═══ GIVEN INFORMATION

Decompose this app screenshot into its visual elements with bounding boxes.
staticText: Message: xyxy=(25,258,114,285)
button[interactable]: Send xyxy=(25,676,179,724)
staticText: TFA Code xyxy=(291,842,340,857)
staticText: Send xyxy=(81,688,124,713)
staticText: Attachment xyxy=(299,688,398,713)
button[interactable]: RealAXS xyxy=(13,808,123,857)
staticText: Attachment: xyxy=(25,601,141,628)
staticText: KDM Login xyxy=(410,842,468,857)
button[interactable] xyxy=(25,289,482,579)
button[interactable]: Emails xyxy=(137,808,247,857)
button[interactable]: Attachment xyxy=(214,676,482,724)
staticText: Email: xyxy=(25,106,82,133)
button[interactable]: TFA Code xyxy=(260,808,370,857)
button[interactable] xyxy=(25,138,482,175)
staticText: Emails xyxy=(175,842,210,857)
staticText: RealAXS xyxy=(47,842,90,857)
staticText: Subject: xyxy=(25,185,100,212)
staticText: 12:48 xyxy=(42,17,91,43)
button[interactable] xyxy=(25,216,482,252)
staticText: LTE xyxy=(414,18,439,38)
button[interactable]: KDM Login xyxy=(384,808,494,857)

══════
═══ GIVEN INFORMATION

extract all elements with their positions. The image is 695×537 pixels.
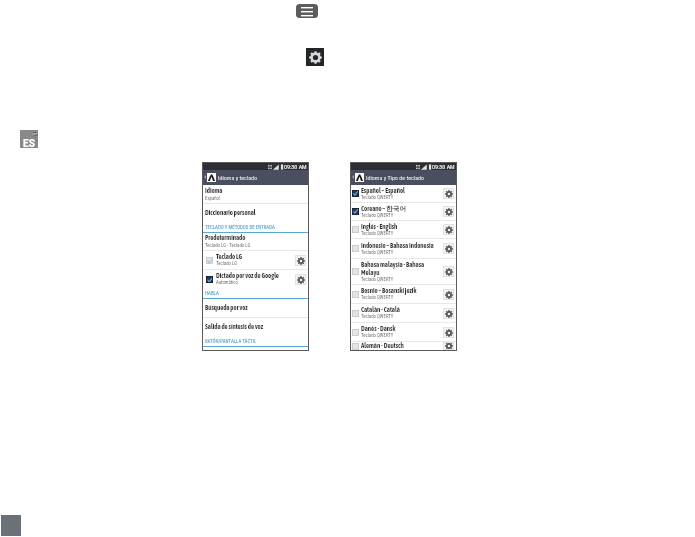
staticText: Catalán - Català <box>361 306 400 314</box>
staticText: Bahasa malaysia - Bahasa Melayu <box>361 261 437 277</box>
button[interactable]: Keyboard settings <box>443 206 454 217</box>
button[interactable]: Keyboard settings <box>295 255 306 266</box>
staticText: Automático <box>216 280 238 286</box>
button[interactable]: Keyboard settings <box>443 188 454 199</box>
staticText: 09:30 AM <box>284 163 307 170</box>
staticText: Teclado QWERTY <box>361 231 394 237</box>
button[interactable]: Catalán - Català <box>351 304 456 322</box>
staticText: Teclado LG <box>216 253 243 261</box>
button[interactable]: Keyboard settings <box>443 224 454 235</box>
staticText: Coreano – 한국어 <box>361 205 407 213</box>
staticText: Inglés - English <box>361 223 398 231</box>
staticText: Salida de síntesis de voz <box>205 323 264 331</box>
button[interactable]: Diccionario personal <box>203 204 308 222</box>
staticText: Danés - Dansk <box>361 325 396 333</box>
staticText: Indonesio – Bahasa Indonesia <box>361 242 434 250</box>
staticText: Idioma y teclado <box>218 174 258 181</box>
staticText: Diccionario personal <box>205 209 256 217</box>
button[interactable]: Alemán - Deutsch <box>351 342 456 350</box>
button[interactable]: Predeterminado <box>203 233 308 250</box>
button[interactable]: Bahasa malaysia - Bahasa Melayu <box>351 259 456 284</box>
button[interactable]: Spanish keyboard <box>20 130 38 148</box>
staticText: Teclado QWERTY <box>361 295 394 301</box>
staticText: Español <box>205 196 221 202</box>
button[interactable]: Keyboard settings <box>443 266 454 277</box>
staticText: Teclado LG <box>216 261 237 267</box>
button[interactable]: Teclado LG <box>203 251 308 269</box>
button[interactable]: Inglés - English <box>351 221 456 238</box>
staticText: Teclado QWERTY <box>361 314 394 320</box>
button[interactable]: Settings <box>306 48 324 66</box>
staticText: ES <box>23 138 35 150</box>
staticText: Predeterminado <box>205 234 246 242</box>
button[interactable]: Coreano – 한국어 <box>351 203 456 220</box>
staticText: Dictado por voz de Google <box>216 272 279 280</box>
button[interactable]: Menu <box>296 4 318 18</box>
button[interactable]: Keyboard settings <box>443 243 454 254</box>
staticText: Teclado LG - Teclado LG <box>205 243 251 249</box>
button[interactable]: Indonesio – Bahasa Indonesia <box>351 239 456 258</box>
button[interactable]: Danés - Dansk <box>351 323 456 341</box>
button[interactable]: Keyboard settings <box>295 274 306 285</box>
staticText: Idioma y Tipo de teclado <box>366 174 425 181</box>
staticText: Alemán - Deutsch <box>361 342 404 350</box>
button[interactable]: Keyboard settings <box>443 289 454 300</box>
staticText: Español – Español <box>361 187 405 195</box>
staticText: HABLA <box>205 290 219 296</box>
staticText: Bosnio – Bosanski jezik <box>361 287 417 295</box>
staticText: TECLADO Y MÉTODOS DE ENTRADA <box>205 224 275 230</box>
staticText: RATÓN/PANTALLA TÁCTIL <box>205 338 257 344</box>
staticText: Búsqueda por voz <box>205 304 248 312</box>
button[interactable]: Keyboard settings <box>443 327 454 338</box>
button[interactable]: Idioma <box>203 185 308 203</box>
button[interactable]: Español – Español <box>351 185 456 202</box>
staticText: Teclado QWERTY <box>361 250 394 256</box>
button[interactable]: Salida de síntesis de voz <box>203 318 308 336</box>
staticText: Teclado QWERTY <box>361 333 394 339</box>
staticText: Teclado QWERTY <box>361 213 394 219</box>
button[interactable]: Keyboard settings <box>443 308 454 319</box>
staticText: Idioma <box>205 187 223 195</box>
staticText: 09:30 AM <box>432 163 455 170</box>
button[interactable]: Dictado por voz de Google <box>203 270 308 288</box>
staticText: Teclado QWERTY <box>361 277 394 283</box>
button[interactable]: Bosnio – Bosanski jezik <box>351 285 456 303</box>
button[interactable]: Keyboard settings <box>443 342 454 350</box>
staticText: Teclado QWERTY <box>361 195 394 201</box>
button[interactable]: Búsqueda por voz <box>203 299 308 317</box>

══════
═══ GIVEN INFORMATION

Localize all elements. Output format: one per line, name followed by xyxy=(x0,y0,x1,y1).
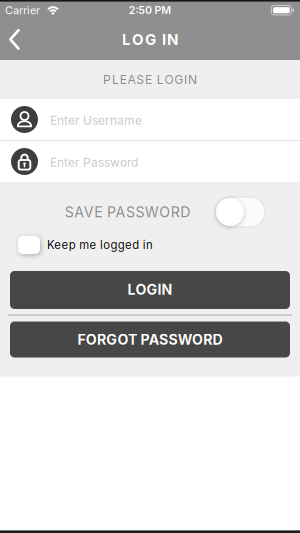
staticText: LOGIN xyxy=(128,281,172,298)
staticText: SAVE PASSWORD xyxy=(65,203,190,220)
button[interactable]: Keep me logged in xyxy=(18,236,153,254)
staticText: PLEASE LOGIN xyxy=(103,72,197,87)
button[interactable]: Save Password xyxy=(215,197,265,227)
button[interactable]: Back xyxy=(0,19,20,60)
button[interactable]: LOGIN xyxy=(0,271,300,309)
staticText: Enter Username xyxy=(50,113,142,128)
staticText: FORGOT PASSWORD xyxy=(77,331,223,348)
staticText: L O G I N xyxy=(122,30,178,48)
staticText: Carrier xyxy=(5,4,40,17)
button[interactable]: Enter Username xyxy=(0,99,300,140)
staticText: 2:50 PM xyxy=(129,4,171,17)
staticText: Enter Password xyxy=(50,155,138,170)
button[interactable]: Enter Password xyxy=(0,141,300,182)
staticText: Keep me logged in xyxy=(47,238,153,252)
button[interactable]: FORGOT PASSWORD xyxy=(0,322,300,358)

══════

WORK INSTRUCTIONS: Among the entries, count how many lines hold the string "Indonesio", then state only that number.

RESULT OF THIS TASK: 2